There had been two blips on Linsay’s detector. The second one was lying in a crater, semi-conscious. From here he could see she too was wearing a basic belt, with limited detectors. It must have been like stepping into a well.
Her gun was lying a few feet away. Linsay scooped it up and shoved it into a pocket, then turned his attention to the woman herself. She was wearing a red jumpsuit, ugly with pockets but highly practical for
movin’
, where what you couldn’t carry you didn’t take. A lightly built person could tote about sixty pounds of gear before battery drain began to soar. Most of the pockets were empty, but there were still a few unspent batteries. Linsay undid the belt and slung it over one shoulder. He picked up the woman and slung her over the other. Wrong, but there didn’t seem to be any obviously broken bones. If there were, then tough.

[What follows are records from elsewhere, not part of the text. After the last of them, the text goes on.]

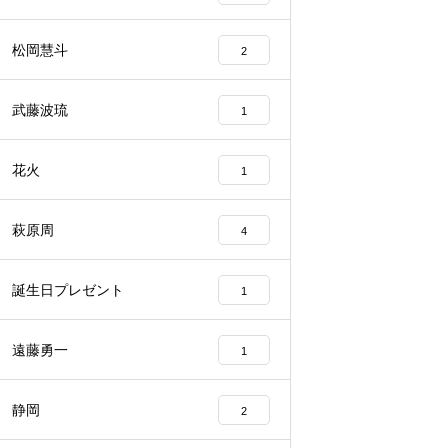
松岡慧斗
2
武藤波琉
1
花火
1
萩原周
4
誕生日プレゼント
1
遠藤勇一
1
静岡
2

A quarter of a mile away Valienté was tied to a tree and watching a pack of superbaboons. Judging by the sticks they carried they had already mastered the principle of the club and the hammer, and looked about ready to go on to trepanning and disembowelling. There was one that particularly concerned him, a big rangy brute with torn ears and yellow eyes as narrow and vindictive as the bridges of hell. It sat on a rock like a living gargoyle, just watching.
A bullet kicked up dust at the foot of the rock. The superbaboon turned its muzzle eastwards and snarled soundlessly, bared teeth a row of yellow knives. Then it was gone, scampering ungracefully into the scrub with the rest of the troupe following it.
Linsay appeared with the woman’s body over one shoulder. By some juggling, as Valienté couldn’t help noticing, the man contrived to untie his ropes without ever quite failing to point the rifle at him.
‘They could have killed me.’
Linsay stepped back. ‘Quite probably,’ he said.